Monday, November 19, 2012

Mom, Grandma, and Jane Austen



Strong women? Women who've influenced me? So many spring to mind, from my personal life, from history, and from the literary pantheon. But if I'm honest, there are three that stand out and impact who I am, what I love, and how I live my life more than any others.

Grandma
My grandmother, Phyllis, took care of me when I was little while my mother, Linda, worked. Those two women, one who worked inside the home and one who worked outside of it, are an integral part of who I am today. I still struggle to balance those two identities within myself, with a deep yearning to be a homemaker and a real necessity to be a wage earner. Despite all their other responsibilities, my mom and grandma taught me, loved me, and prepared me for how I should interact with the world.

My grandmother gave me one of the greatest gifts of all. She taught me the alphabet and helped me learn to read. Later, she indulged my love of books and bought them for me regularly. My mother also encouraged my love of reading and let me fill our house with more books than anyone believed I would ever be able to read. Okay, there might still be a few back in Indiana that I have yet to read from cover to cover.

Mom wrote stories. She wrote them out in a steno notebook, but she never made any fuss about them or mentioned a desire to be published. Still, I can’t help thinking that seeing her write had something to do with the young girl I became, a child who spent an inordinate amount of time banging out stories on her mother’s green Hermes typewriter.

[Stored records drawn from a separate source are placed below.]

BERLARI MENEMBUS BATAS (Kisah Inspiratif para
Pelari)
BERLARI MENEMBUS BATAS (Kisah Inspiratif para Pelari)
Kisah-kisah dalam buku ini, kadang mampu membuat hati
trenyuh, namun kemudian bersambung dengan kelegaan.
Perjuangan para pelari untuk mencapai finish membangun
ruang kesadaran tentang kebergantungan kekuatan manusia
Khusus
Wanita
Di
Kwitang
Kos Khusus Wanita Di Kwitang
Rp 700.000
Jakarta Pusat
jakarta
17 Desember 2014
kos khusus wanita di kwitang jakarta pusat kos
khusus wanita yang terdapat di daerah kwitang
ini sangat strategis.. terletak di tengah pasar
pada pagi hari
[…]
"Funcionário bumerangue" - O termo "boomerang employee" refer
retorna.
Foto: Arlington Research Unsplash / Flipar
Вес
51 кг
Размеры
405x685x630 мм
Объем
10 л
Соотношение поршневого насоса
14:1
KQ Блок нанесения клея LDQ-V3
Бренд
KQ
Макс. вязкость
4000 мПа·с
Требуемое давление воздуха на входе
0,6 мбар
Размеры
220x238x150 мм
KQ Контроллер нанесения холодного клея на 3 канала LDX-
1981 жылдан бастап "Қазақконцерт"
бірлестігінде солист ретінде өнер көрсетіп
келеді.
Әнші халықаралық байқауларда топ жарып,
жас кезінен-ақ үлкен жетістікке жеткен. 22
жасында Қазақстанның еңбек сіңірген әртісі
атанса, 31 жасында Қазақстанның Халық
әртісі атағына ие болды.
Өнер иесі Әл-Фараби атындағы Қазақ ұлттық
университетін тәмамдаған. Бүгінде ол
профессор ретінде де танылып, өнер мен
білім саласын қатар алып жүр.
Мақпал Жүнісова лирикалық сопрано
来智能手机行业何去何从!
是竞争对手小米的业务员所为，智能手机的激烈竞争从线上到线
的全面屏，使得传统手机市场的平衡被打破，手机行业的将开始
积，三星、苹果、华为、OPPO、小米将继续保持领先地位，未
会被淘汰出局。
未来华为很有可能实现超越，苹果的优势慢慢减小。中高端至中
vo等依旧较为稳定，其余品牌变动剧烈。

Somewhere amidst typed up stories and reading my way through the pile of books I’d found at the library or Goodwill, I came across Pride and Prejudice by Jane Austen. I was in my early teens. I wanted to be Elizabeth Bennet and I wanted her to fall in love with Mr. Darcy. While reading his first proposal scene, I remember feeling a burning in my chest, as if my own heart was breaking rather than his. That was the moment I knew I had to become a romance writer.

Later, in studying all of Austen’s works and her life, I came to admire the woman as much as her writing. She was a diligent writer who believed in her work. She made sacrifices for her writing; some might say too many. She was a brilliant writer who has taught me more about characterization than any craft book I have ever read. And most importantly, her stories always have a happy ending.

If my writing life and my personal life have a happy ending, I know it will be because of the choices I make and the work I do. However, there are three women who influence those choices and my drive to tell stories. My gratitude goes to Mom, Grandma, and Jane Austen.

Who taught you to read or to write? Did they influence you to become a book lover or a writer?

6 comments:

Sarah Raplee said...

Christy, what a wonderful triumvirate of inspiration! As to who taught me to read,I must give credit to my older brother. The summer before Kindergarden, Jack was sick in bed for a few days. A soon-to-be second grader, he passed the time teaching me to read.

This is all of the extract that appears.